Segment Start: THE DATA

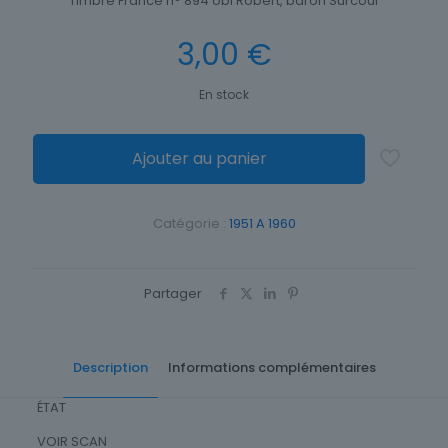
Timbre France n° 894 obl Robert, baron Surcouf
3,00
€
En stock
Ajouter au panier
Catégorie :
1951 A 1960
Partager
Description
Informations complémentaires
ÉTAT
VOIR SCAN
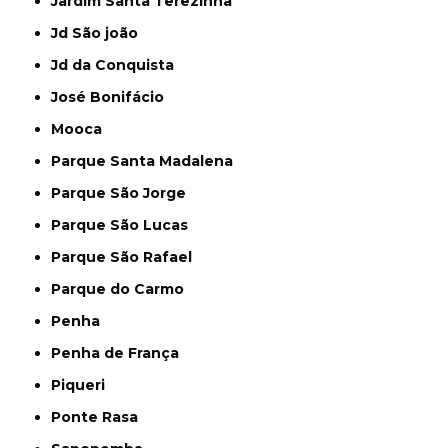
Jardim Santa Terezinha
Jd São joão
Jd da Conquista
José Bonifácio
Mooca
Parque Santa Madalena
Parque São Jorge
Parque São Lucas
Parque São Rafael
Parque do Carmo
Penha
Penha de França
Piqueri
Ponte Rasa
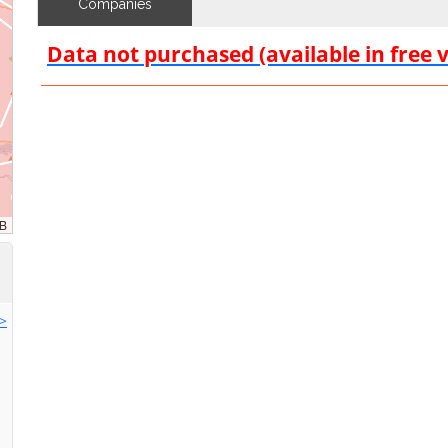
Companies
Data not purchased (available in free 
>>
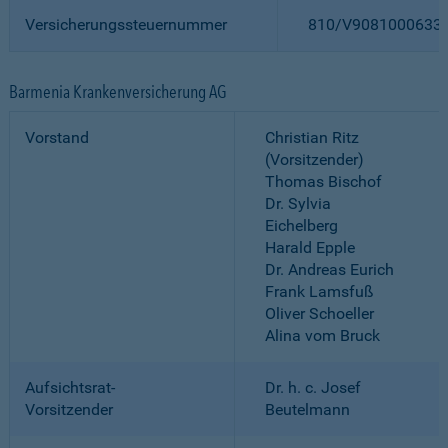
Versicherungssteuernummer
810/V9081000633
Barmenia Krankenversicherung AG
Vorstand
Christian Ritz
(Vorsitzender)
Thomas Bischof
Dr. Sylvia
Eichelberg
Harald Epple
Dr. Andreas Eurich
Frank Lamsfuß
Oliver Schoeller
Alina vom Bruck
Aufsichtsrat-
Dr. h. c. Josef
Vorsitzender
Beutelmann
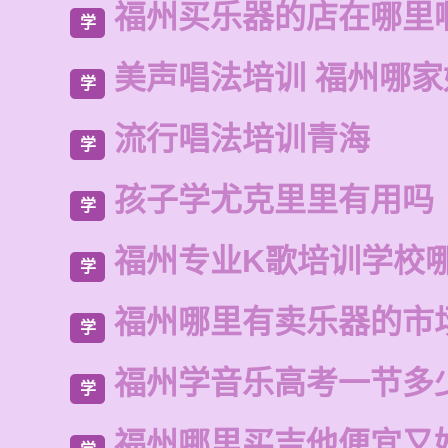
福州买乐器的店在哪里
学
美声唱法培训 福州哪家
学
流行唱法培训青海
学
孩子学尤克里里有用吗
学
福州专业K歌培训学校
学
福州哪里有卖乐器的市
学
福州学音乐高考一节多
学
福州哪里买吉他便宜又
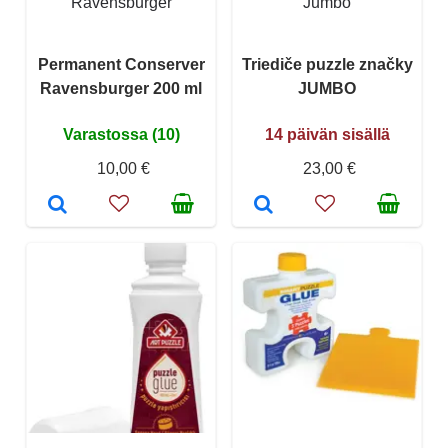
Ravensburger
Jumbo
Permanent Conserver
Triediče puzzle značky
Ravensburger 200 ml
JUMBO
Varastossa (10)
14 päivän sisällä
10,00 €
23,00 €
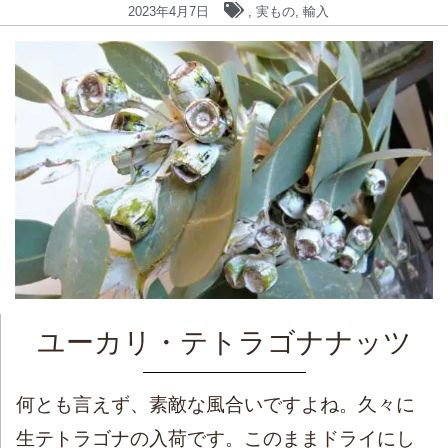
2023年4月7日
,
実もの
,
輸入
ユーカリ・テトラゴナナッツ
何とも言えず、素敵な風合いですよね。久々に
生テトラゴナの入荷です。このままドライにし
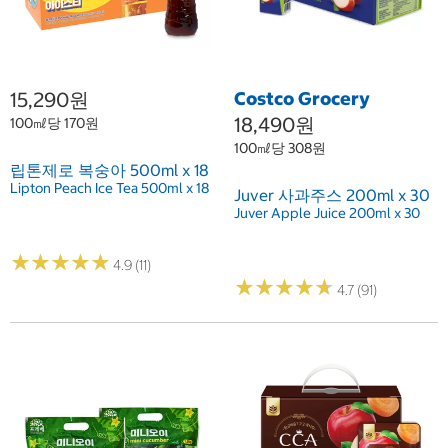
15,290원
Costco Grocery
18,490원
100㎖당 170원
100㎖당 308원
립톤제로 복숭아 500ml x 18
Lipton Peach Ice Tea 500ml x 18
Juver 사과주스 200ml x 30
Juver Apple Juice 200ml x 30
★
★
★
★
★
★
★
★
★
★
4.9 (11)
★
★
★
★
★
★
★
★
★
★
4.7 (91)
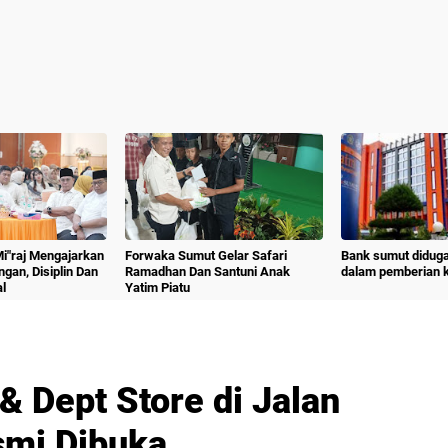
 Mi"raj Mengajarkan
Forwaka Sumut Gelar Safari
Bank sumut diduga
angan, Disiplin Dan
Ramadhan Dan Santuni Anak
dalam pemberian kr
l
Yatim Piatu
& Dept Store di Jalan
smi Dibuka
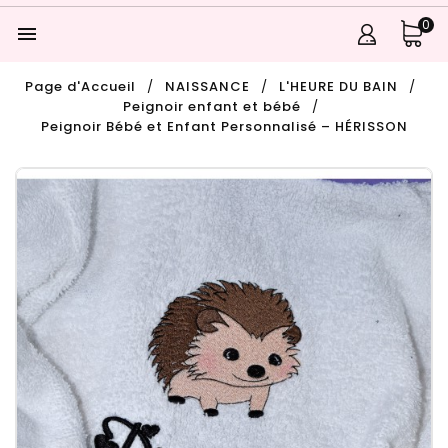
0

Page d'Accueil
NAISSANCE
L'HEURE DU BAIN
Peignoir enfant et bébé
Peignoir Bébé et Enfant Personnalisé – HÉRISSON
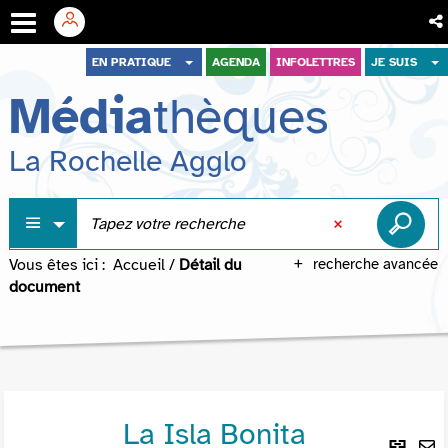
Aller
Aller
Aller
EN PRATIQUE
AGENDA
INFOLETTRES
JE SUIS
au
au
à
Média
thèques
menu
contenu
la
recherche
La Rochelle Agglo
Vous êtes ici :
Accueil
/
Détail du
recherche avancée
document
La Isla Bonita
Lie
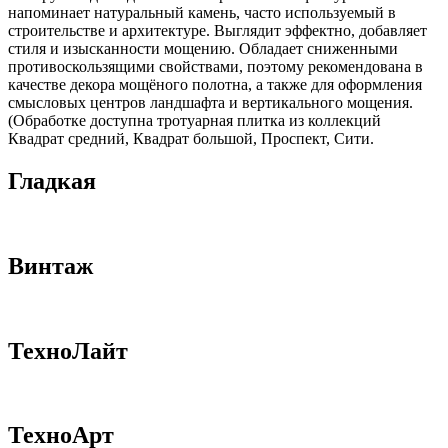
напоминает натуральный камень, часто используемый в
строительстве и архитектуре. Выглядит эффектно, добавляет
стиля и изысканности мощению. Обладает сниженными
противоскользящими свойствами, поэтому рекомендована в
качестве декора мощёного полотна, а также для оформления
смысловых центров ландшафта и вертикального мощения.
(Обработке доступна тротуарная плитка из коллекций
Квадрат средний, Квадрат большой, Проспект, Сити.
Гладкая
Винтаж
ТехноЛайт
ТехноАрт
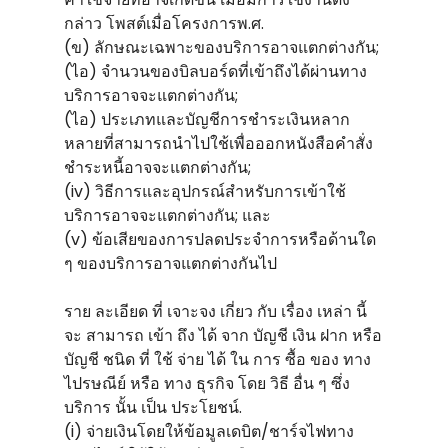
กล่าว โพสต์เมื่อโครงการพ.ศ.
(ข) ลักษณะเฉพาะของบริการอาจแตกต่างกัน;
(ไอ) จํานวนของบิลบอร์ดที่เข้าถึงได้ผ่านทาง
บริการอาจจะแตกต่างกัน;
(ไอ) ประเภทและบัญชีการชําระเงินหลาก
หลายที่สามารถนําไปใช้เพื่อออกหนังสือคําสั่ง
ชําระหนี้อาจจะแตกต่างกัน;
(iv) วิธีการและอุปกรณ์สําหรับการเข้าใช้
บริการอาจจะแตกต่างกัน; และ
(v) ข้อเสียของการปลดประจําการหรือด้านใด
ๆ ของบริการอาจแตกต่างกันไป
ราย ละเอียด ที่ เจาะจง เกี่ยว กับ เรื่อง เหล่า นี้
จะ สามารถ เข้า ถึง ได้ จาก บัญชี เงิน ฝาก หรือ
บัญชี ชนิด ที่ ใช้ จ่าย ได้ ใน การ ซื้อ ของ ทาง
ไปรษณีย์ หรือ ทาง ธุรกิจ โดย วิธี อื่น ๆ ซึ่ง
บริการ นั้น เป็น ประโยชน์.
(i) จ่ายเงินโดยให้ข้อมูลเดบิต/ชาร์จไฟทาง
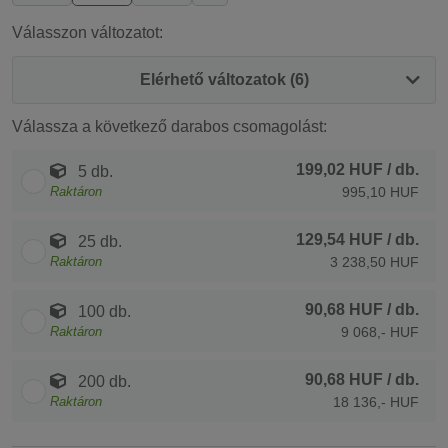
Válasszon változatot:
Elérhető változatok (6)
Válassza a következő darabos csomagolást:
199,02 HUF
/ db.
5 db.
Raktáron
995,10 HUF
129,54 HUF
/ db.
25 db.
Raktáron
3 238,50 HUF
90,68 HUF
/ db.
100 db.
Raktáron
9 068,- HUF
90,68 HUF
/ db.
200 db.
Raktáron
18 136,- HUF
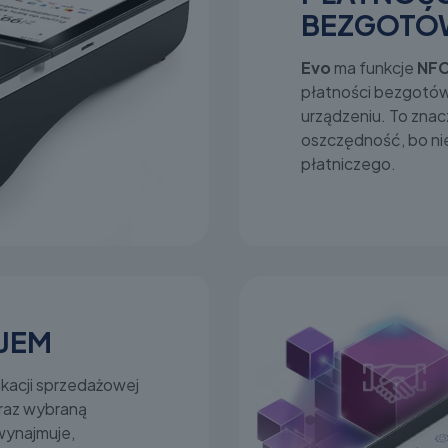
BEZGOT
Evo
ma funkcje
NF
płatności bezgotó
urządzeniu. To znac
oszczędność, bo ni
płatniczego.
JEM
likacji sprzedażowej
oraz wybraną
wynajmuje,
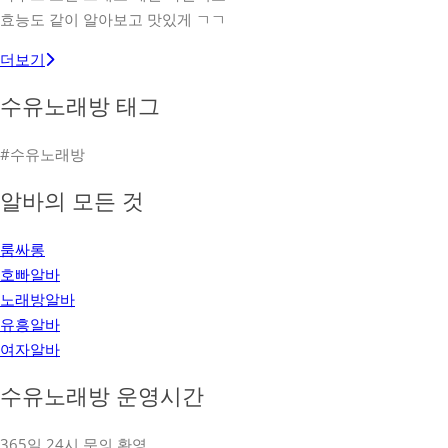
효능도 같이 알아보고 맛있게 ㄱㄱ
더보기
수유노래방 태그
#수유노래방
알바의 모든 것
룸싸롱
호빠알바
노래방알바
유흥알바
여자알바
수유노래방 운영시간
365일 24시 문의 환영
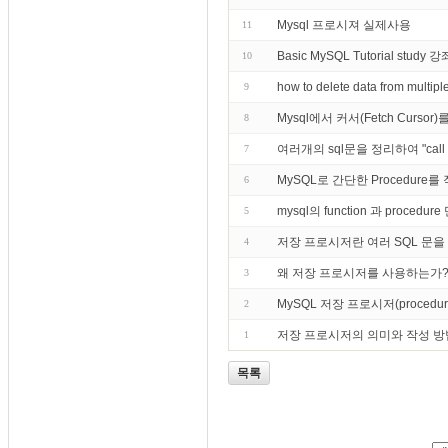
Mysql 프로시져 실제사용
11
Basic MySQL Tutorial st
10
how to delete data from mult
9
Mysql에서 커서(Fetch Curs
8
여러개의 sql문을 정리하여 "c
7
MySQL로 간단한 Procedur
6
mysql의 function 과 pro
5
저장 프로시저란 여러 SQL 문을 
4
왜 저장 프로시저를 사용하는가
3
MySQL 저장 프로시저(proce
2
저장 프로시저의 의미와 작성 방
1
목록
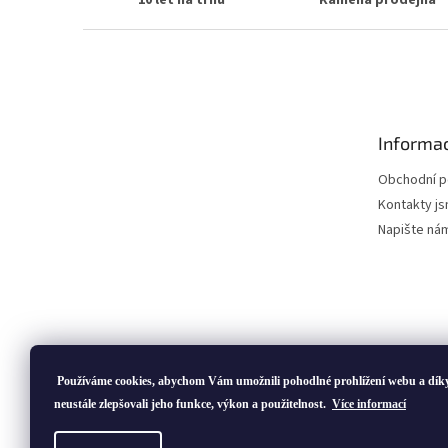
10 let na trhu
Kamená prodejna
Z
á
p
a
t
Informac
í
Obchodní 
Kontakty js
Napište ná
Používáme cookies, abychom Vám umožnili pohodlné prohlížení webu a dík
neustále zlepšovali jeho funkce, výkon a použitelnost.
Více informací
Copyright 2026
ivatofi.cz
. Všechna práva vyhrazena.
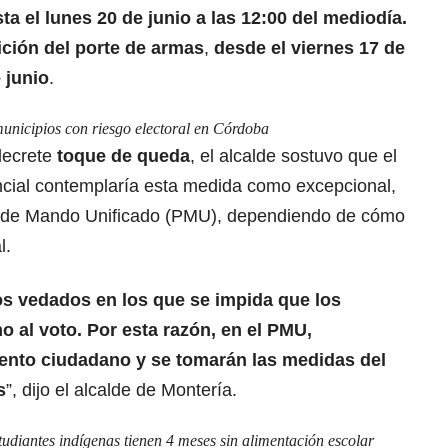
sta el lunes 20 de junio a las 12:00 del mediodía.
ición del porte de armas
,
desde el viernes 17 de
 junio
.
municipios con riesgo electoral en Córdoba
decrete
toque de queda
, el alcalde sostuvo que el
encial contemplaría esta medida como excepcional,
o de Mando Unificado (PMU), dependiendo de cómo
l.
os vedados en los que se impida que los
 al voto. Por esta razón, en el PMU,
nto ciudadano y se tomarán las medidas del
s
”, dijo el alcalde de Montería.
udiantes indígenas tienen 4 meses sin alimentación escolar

Segment End: THE DATA

→ PROBLEM TO SOLVE
What are the lines from the one with "o de Mando Unificado" through the end of the records above? Set them down exactly, both ends included, and nothing else.

→ WRITTEN RESPONSE
o de Mando Unificado (PMU), dependiendo de cómo
l.
os vedados en los que se impida que los
 al voto. Por esta razón, en el PMU,
nto ciudadano y se tomarán las medidas del
s
”, dijo el alcalde de Montería.
udiantes indígenas tienen 4 meses sin alimentación escolar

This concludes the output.